Iran-Linked Hackers Blamed For LA Metro Breach That Hit Systems And Recovery

By Utkarsh Hiwale

Updated on Wed, May 27, 2026

Overall Rating
Iran-linked hackers have been blamed for a March cyberattack on the Los Angeles County Metropolitan Transportation Authority (LACMTA), with researchers saying the attackers stole hundreds of gigabytes of data and targeted systems in a way that complicated recovery.
 

TL;DR

 

• Gambit Security linked the LA Metro breach to Ababil of Minab, a pro-Iran persona it says is tied to Iran’s MOIS.

• Reuters reported the hackers stole at least 700GB of emails, backups, and other files.

• LA Metro said rail and bus services continued, but internal systems and some customer-facing services were disrupted.

• U.S. agencies recently warned of escalating Iranian-linked cyber activity against critical infrastructure.


 

The Los Angeles County Metropolitan Transportation Authority, also known as LA Metro or LACMTA, has found itself at the center of a fresh critical infrastructure cybersecurity concern.

Source


Security researchers at Israeli cybersecurity startup Gambit Security said a March cyberattack on the transit agency was linked to Ababil of Minab, a pro-Iran persona that had claimed responsibility for the intrusion.
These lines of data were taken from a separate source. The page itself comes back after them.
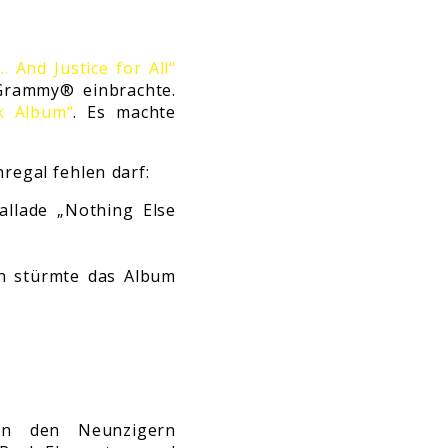
… And Justice for All“
Grammy® einbrachte.
k Album“
. Es machte
regal fehlen darf:
llade „Nothing Else
en stürmte das Album
 In den Neunzigern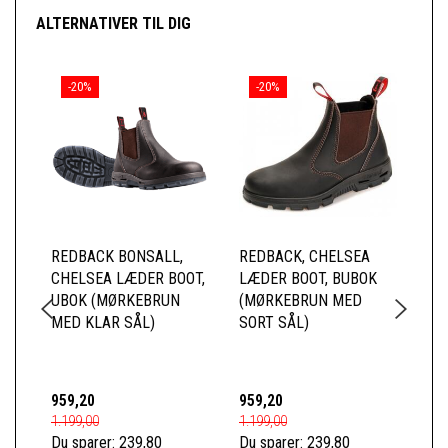
ALTERNATIVER TIL DIG
-20%
-20%
REDBACK BONSALL,
REDBACK, CHELSEA
WE
CHELSEA LÆDER BOOT,
LÆDER BOOT, BUBOK
UBOK (MØRKEBRUN
(MØRKEBRUN MED
MED KLAR SÅL)
SORT SÅL)
959,20
959,20
1.2
1.199,00
1.199,00
1.6
Du sparer:
239,80
Du sparer:
239,80
Du 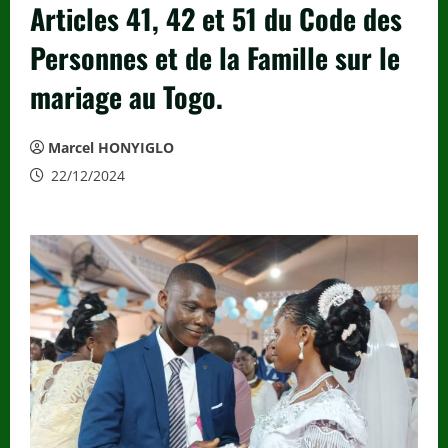
Articles 41, 42 et 51 du Code des
Personnes et de la Famille sur le
mariage au Togo.
Marcel HONYIGLO
22/12/2024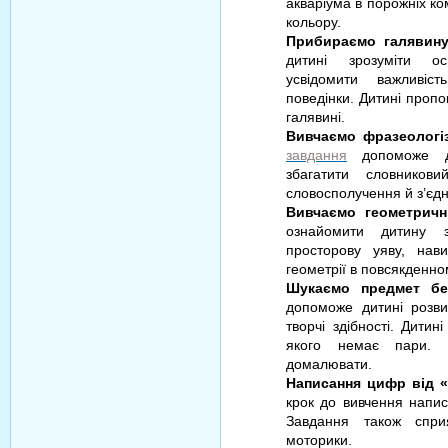
акваріума в порожніх ко
кольору.
Прибираємо галявину
дитині зрозуміти ос
усвідомити важливіс
поведінки. Дитині пропо
галявині.
Вивчаємо фразеологі
завдання
допоможе ди
збагатити словников
словосполучення й з’єдн
Вивчаємо геометричні
ознайомити дитину з
просторову уяву, нав
геометрії в повсякденном
Шукаємо предмет бе
допоможе дитині розвин
творчі здібності. Дити
якого немає пари. 
домалювати.
Написання цифр від «
крок до вивчення напис
Завдання також спри
моторики.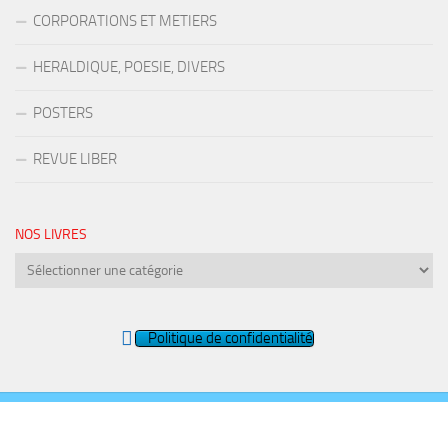
CORPORATIONS ET METIERS
HERALDIQUE, POESIE, DIVERS
POSTERS
REVUE LIBER
NOS LIVRES
Nos
livres
Politique de confidentialité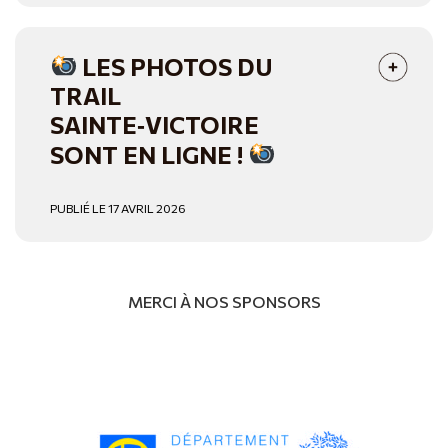
LES PHOTOS DU
TRAIL
SAINTE‑VICTOIRE
SONT EN LIGNE !
PUBLIÉ LE 17 AVRIL 2026
MERCI À NOS SPONSORS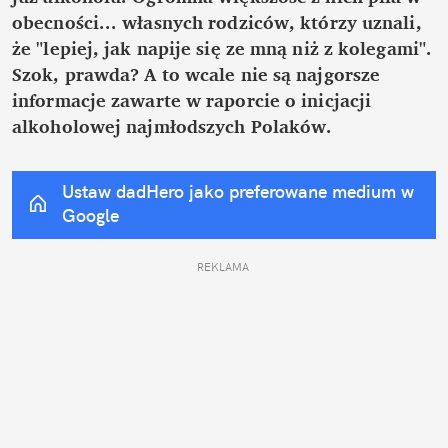
obecności... własnych rodziców, którzy uznali, 
że "lepiej, jak napije się ze mną niż z kolegami". 
Szok, prawda? A to wcale nie są najgorsze 
informacje zawarte w raporcie o inicjacji 
alkoholowej najmłodszych Polaków.
Ustaw dadHero jako preferowane medium w 
Google
REKLAMA 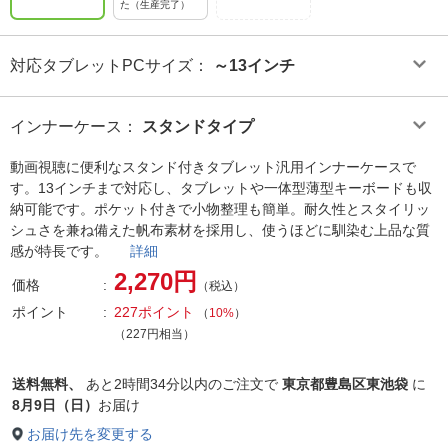
た（生産完了）
対応タブレットPCサイズ
：
～13インチ
インナーケース
：
スタンドタイプ
動画視聴に便利なスタンド付きタブレット汎用インナーケースで
す。13インチまで対応し、タブレットや一体型薄型キーボードも収
納可能です。ポケット付きで小物整理も簡単。耐久性とスタイリッ
シュさを兼ね備えた帆布素材を採用し、使うほどに馴染む上品な質
感が特長です。
詳細
2,270円
価格
（税込）
ポイント
227ポイント
（
10%
）
（227円相当）
送料無料、
あと
2時間34分以内
のご注文で
東京都豊島区東池袋
に
8月9日（日）
お届け
お届け先を変更する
According to Gambit, the group is “unlikely to be a new, standalone hacktivist crew as they claim,” with forensic evidence tying the campaign to infrastructure and activity previously attributed by Israel’s National Cyber Directorate to Iran’s Ministry of Intelligence and Security (MOIS).


Reuters reported that the hackers stole at least 700GB of emails, backups, and other files from LACMTA. Gambit said it discovered the data after it was inadvertently exposed online, while the digital trail connected the server where the data was found to a known Tehran-linked hacking operation.


The incident itself was detected around March 16. LA Metro later confirmed that it had “proactively limited employee access to many internal administrative computer systems” after discovering unauthorized activity. The agency said essential rail and bus services, as well as transit safety and security systems, continued uninterrupted.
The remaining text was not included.